Individual Responsibility. In Romans 5:12–21, Paul not only reflects Jewish religious thought that we share a common humanity and that we are affected by that interdependence, but also reflects the Jewish belief that as individuals we are responsible and held accountable for the way we relate to that common humanity.
At the time of Ezekiel a protest was raised against the ancient Hebrew idea that the sins of parents will be visited upon the children and that the children will be held accountable for their parents’ transgressions. In Ezekiel 18 the prophet speaks the decisive word of God for individual responsibility:
Yet you ask, “Why does the son not share the guilt of his father?” Since the son has done what is just and right, … he will surely live. The soul who sins is the one who will die. The son will not share the guilt of the father. (Ezek 18:19–20)

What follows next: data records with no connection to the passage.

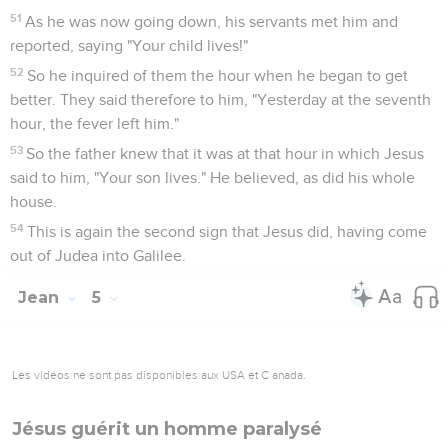
51
As he was now going down, his servants met him and
reported, saying "Your child lives!"
52
So he inquired of them the hour when he began to get
better. They said therefore to him, "Yesterday at the seventh
hour, the fever left him."
53
So the father knew that it was at that hour in which Jesus
said to him, "Your son lives." He believed, as did his whole
house.
54
This is again the second sign that Jesus did, having come
out of Judea into Galilee.
Jean
5
Les vidéos ne sont pas disponibles aux USA et C anada.
Jésus guérit un homme paralysé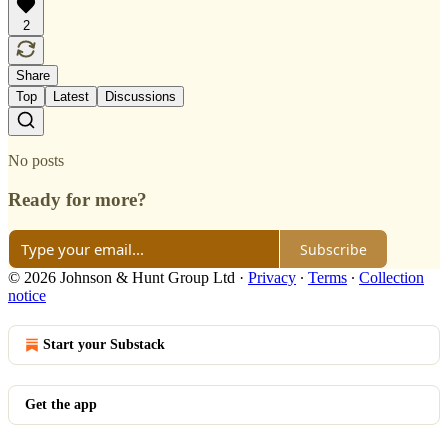
2
Share
Top
Latest
Discussions
No posts
Ready for more?
Subscribe
© 2026 Johnson & Hunt Group Ltd
·
Privacy
∙
Terms
∙
Collection
notice
Start your Substack
Get the app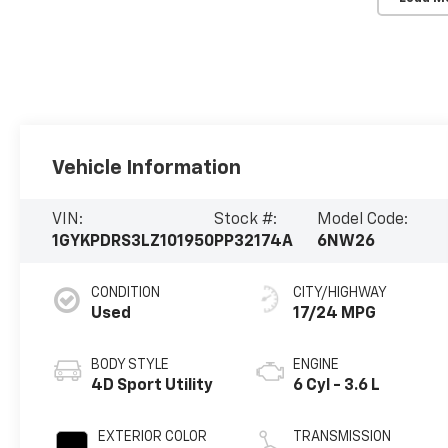
Vehicle Information
VIN:
Stock #:
Model Code:
1GYKPDRS3LZ101950
PP32174A
6NW26
CONDITION
CITY/HIGHWAY
Used
17/24 MPG
BODY STYLE
ENGINE
4D Sport Utility
6 Cyl - 3.6 L
EXTERIOR COLOR
TRANSMISSION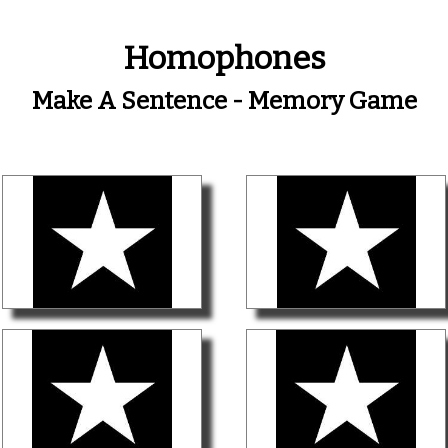
Homophones
Make A Sentence - Memory Game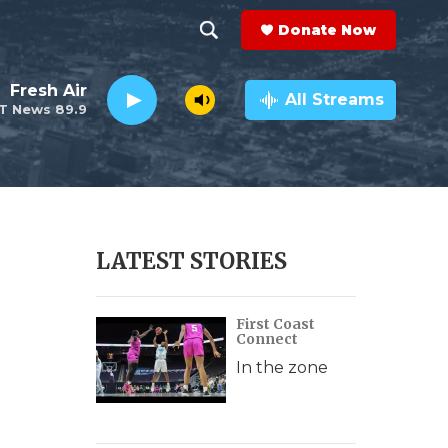
Donate Now
S
S
e
h
Fresh Air
a
All Streams
T News 89.9
r
o
c
h
w
Q
u
S
e
r
e
LATEST STORIES
y
a
First Coast
r
Connect
c
In the zone
h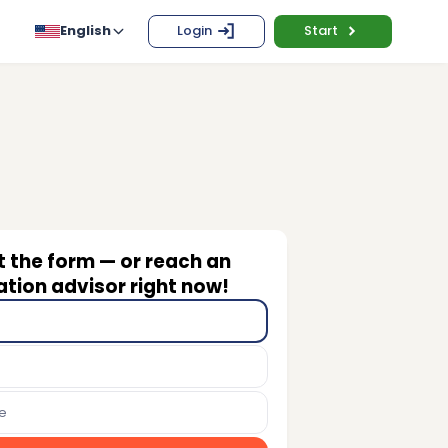
English
Login
Start
ut the form — or reach an
tion advisor right now!
e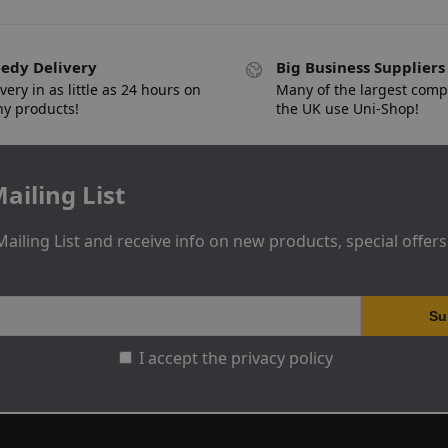
edy Delivery
Big Business Suppliers
very in as little as 24 hours on
Many of the largest comp
y products!
the UK use Uni-Shop!
ailing List
Mailing List and receive info on new products, special offer
I accept the privacy policy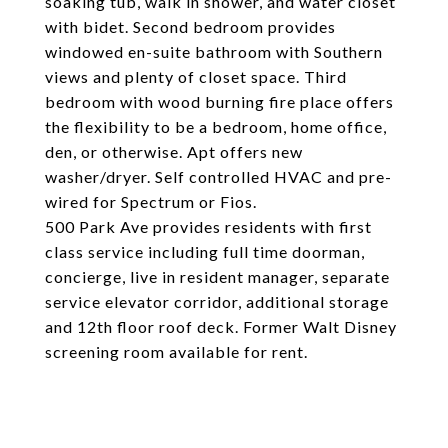
soaking tub, walk in shower, and water closet
with bidet. Second bedroom provides
windowed en-suite bathroom with Southern
views and plenty of closet space. Third
bedroom with wood burning fire place offers
the flexibility to be a bedroom, home office,
den, or otherwise. Apt offers new
washer/dryer. Self controlled HVAC and pre-
wired for Spectrum or Fios.
500 Park Ave provides residents with first
class service including full time doorman,
concierge, live in resident manager, separate
service elevator corridor, additional storage
and 12th floor roof deck. Former Walt Disney
screening room available for rent.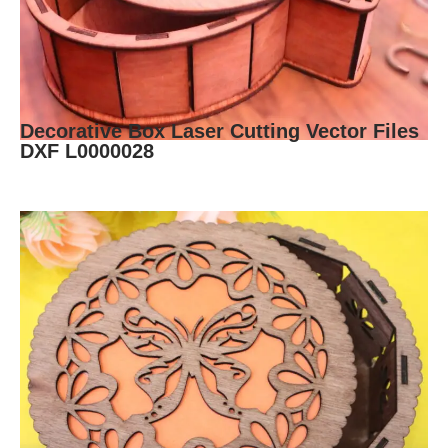
Decorative Box Laser Cutting Vector Files
DXF L0000028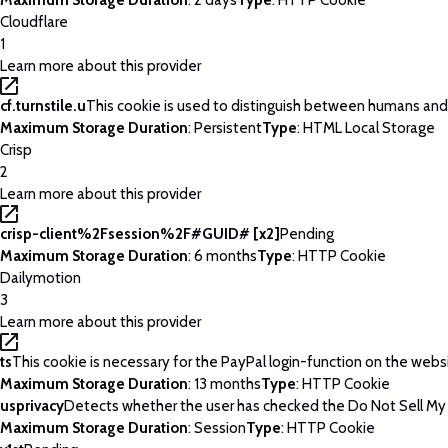
Maximum Storage Duration
: 2 days
Type
: HTTP Cookie
Cloudflare
1
Learn more about this provider
cf.turnstile.u
This cookie is used to distinguish between humans and
Maximum Storage Duration
: Persistent
Type
: HTML Local Storage
Crisp
2
Learn more about this provider
crisp-client%2Fsession%2F#GUID# [x2]
Pending
Maximum Storage Duration
: 6 months
Type
: HTTP Cookie
Dailymotion
3
Learn more about this provider
ts
This cookie is necessary for the PayPal login-function on the webs
Maximum Storage Duration
: 13 months
Type
: HTTP Cookie
usprivacy
Detects whether the user has checked the Do Not Sell My P
Maximum Storage Duration
: Session
Type
: HTTP Cookie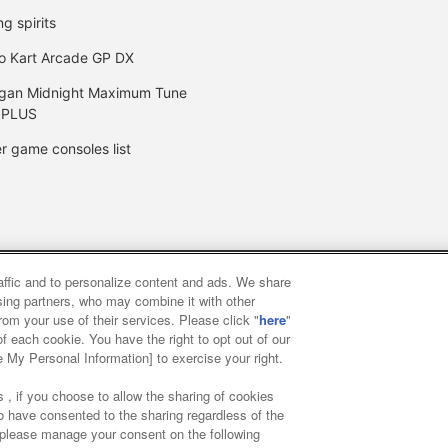
ng spirits
o Kart Arcade GP DX
gan Midnight Maximum Tune
 PLUS
r game consoles list
raffic and to personalize content and ads. We share
y
privacy policy
Web accessibility policy and verification result
ising partners, who may combine it with other
rom your use of their services. Please click "
here
"
f each cookie. You have the right to opt out of our
f food
Customer Harassment Response Policy
Frequently Asked
e My Personal Information] to exercise your right.
 , if you choose to allow the sharing of cookies
to have consented to the sharing regardless of the
, please manage your consent on the following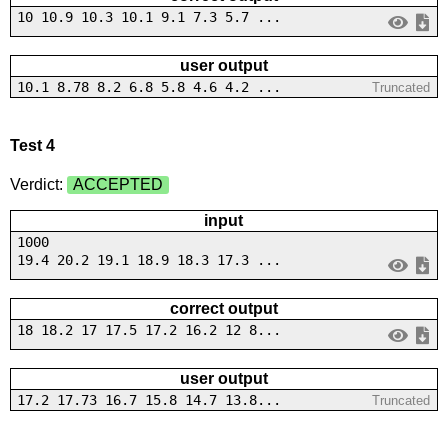
10 10.9 10.3 10.1 9.1 7.3 5.7 ...
user output
10.1 8.78 8.2 6.8 5.8 4.6 4.2 ...
Truncated
Test 4
Verdict:
ACCEPTED
input
1000
19.4 20.2 19.1 18.9 18.3 17.3 ...
correct output
18 18.2 17 17.5 17.2 16.2 12 8...
user output
17.2 17.73 16.7 15.8 14.7 13.8...
Truncated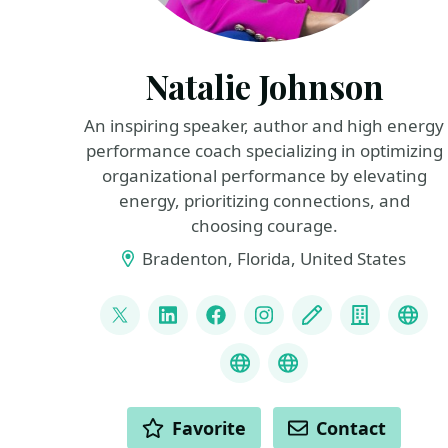
Natalie Johnson
An inspiring speaker, author and high energy
performance coach specializing in optimizing
organizational performance by elevating
energy, prioritizing connections, and
choosing courage.
Bradenton, Florida, United States
LINKS
@pophealth11
LinkedIn
Facebook
Instagram
Blog
Compan
Spe
Speaker Reel
What is Empathy
ACTIONS
Favorite
Contact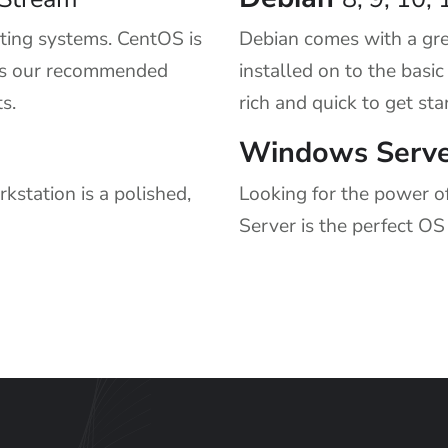
ing systems. CentOS is
Debian comes with a gre
t is our recommended
installed on to the basi
s.
rich and quick to get sta
Windows Serve
station is a polished,
Looking for the power o
Server is the perfect OS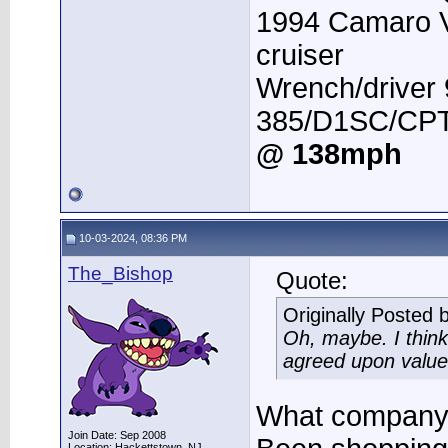
1994 Camaro 
cruiser
Wrench/driver
385/D1SC/CPT 
@ 138mph
10-03-2024, 08:36 PM
The_Bishop
Quote:
Originally Posted 
Oh, maybe. I think
agreed upon value 
What company 
Join Date: Sep 2008
Location: Hackettstown, NJ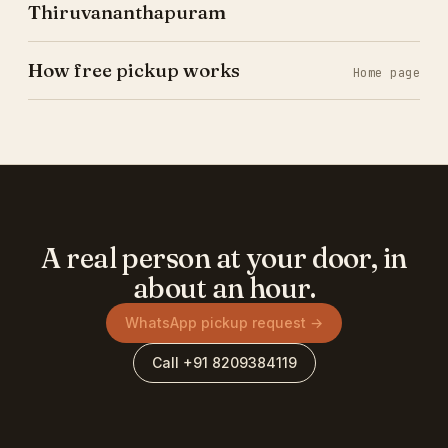
Thiruvananthapuram
How free pickup works
Home page
A real person at your door, in
about an hour.
WhatsApp pickup request →
Call +91 8209384119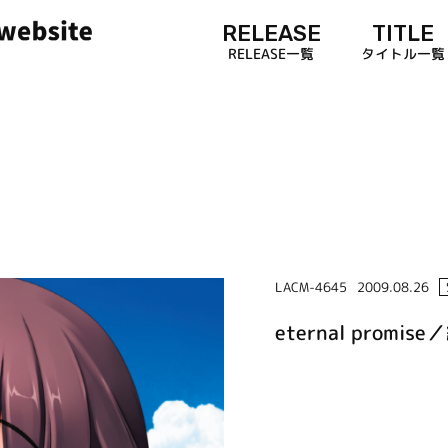
RELEASE
TITLE
RELEASE一覧
タイトル一覧
LACM-4645
2009.08.26
eternal prom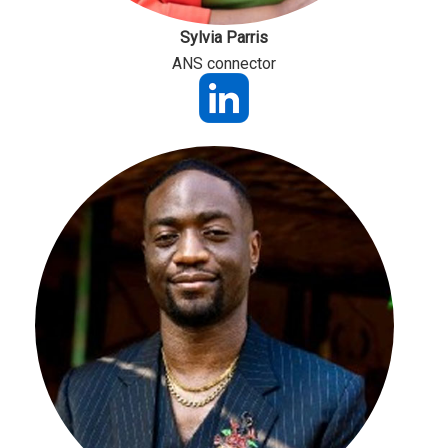
Sylvia Parris
ANS connector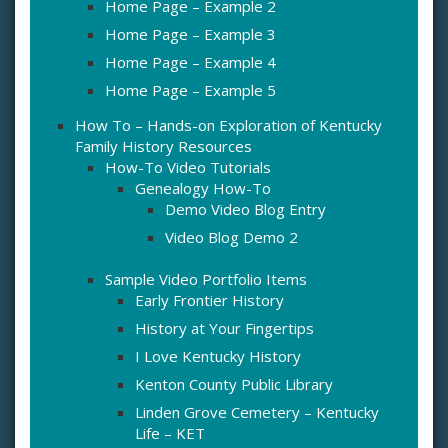
Home Page – Example 2
Home Page – Example 3
Home Page – Example 4
Home Page – Example 5
How To – Hands-on Exploration of Kentucky
Family History Resources
How-To Video Tutorials
Genealogy How-To
Demo Video Blog Entry
Video Blog Demo 2
Sample Video Portfolio Items
Early Frontier History
History at Your Fingertips
I Love Kentucky History
Kenton County Public Library
Linden Grove Cemetery – Kentucky
Life – KET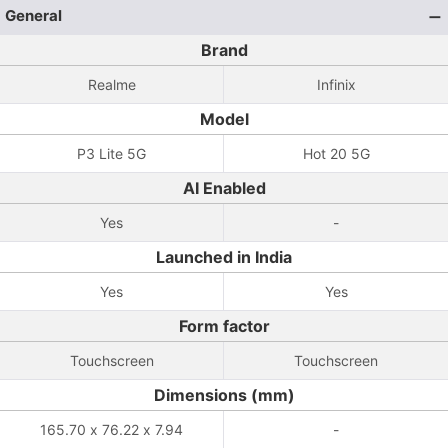
General
Brand
Realme
Infinix
Model
P3 Lite 5G
Hot 20 5G
AI Enabled
Yes
-
Launched in India
Yes
Yes
Form factor
Touchscreen
Touchscreen
Dimensions (mm)
165.70 x 76.22 x 7.94
-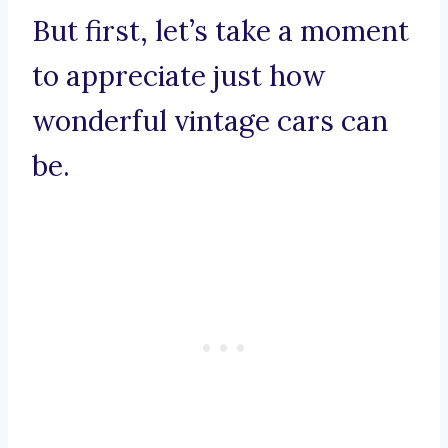
But first, let’s take a moment
to appreciate just how
wonderful vintage cars can
be.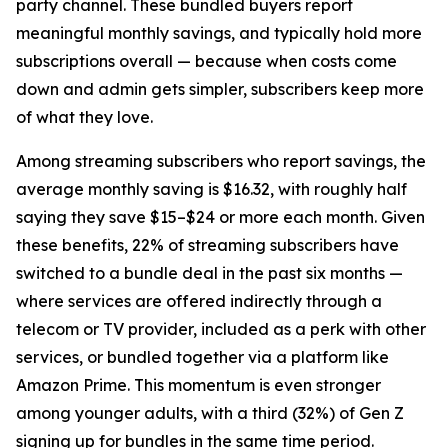
party channel. These bundled buyers report
meaningful monthly savings, and typically hold more
subscriptions overall — because when costs come
down and admin gets simpler, subscribers keep more
of what they love.
Among streaming subscribers who report savings, the
average monthly saving is $16.32, with roughly half
saying they save $15–$24 or more each month. Given
these benefits, 22% of streaming subscribers have
switched to a bundle deal in the past six months —
where services are offered indirectly through a
telecom or TV provider, included as a perk with other
services, or bundled together via a platform like
Amazon Prime. This momentum is even stronger
among younger adults, with a third (32%) of Gen Z
signing up for bundles in the same time period.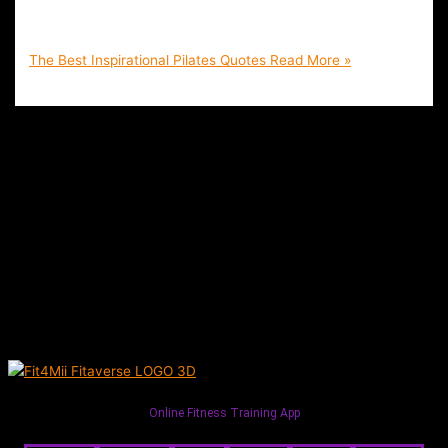
Inspire You to Keep on Track with Your Health Goals | Fit4Mii
Pilates Training App
The Best Inspirational Pilates Quotes
Read More »
Online Fitness Training App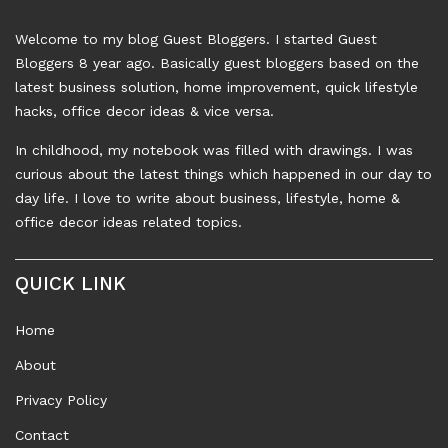
Welcome to my blog Guest Bloggers. I started Guest
Bloggers 8 year ago. Basically guest bloggers based on the
latest business solution, home improvement, quick lifestyle
hacks, office decor ideas & vice versa.
In childhood, my notebook was filled with drawings. I was
curious about the latest things which happened in our day to
day life. I love to write about business, lifestyle, home &
office decor ideas related topics.
QUICK LINK
Home
About
Privacy Policy
Contact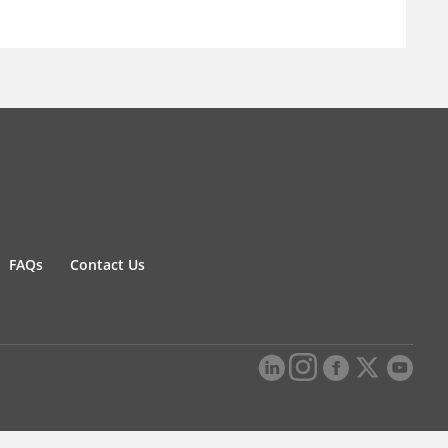
FAQs
Contact Us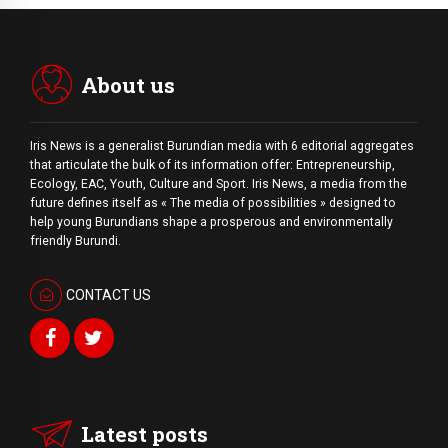
About us
Iris News is a generalist Burundian media with 6 editorial aggregates
that articulate the bulk of its information offer: Entrepreneurship,
Ecology, EAC, Youth, Culture and Sport. Iris News, a media from the
future defines itself as « The media of possibilities » designed to
help young Burundians shape a prosperous and environmentally
friendly Burundi.
CONTACT US
Latest posts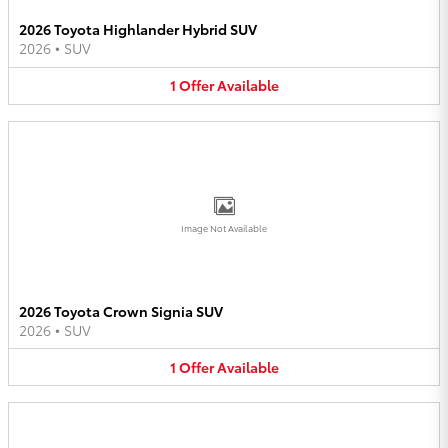
2026 Toyota Highlander Hybrid SUV
2026
•
SUV
1
Offer
Available
Image Not Available
2026 Toyota Crown Signia SUV
2026
•
SUV
1
Offer
Available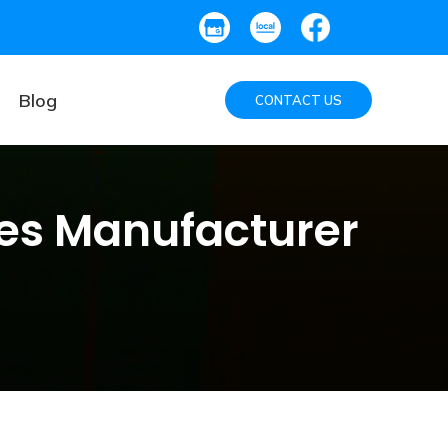
Blog
CONTACT US
es Manufacturer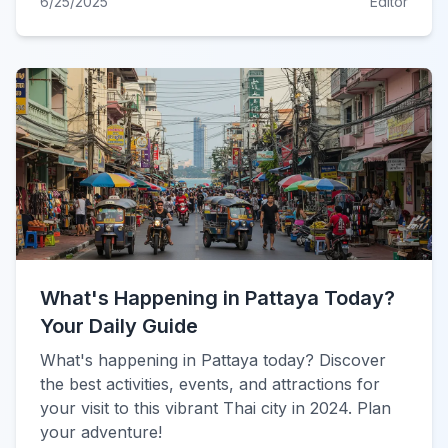
6/25/2025
Editor
What's Happening in Pattaya Today?
Your Daily Guide
What's happening in Pattaya today? Discover
the best activities, events, and attractions for
your visit to this vibrant Thai city in 2024. Plan
your adventure!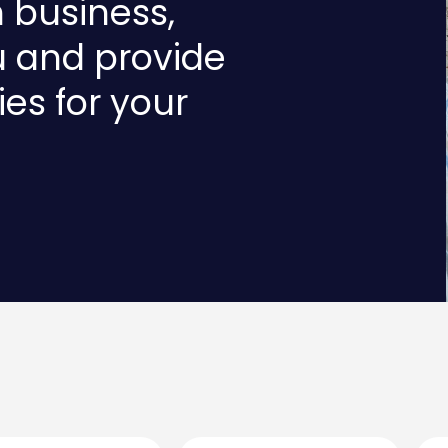
n business,
u and provide
ies for your
Last
Emai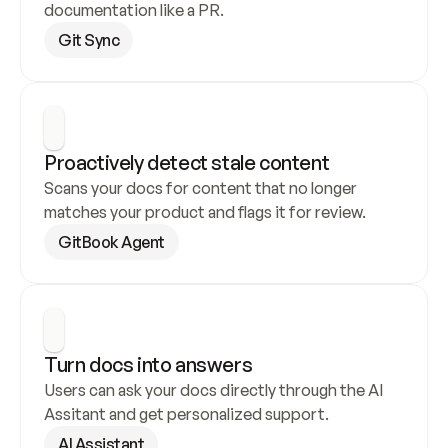
documentation like a PR.
Git Sync
Proactively detect stale content
Scans your docs for content that no longer 
matches your product and flags it for review.
GitBook Agent
Turn docs into answers
Users can ask your docs directly through the AI 
Assitant and get personalized support.
AI Assistant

This concept of individual responsibility made itself increasingly felt and is clearly enunciated in Jewish writings close to the time of Paul. In the Wisdom of Solomon, which dates from the first century b.c., the author discusses the presence of evil in the world in clear allusion to Genesis 2:
Do not invite death by the error of your life, nor bring on destruction by the works of your hands; because God did not make death. … But ungodly men by their words and deeds summoned death. (1:12–13, 16 RSV)
The parallel between this understanding of individual responsibility and Paul’s statement in Romans 5:12 is unmistakable. The same idea is voiced in a Jewish book of the first century a.d., the Apocalypse of Baruch:
Adam is therefore not the cause, save only of his own soul, But each of us has been the Adam of his own soul. (2 Baruch 54:19)
Paul also affirms that each person continues the rebellion and self-determination of Adam in his or her own life. It is in that sense that each of us becomes a part of that fateful history that stands under the signature of death. Each individual participates in the Adamic humanity and becomes accountable for that participation. Death marches across the pages of human history because humans in their own individuality have sinned. They do what Adam did. And the attempt to determine our own existence, however that may work itself out in everyday living, leads to separation from God.
Paul, in this text, affirms both parts of Jewish teaching about the origin and nature of sin: we stand in mysterious solidarity with Adam (Eve and Adam) in sin; we are also individually responsible. There is a sense in which we are determined; there is another sense in which we are absolutely free. But since we are both, neither the one nor the other is the final word.
This Pauline understanding of sin as dynamic, relational reality leads directly to what is his final word; namely, that this paradoxical reality of our bondage to, and freedom from, sin is overcome in a new relationship—one with Jesus Christ. Through that relationship, we are reconciled to God, and in Christ we become members of a new humanity.
I guess "we inherited death from Adam" would be more appropriate.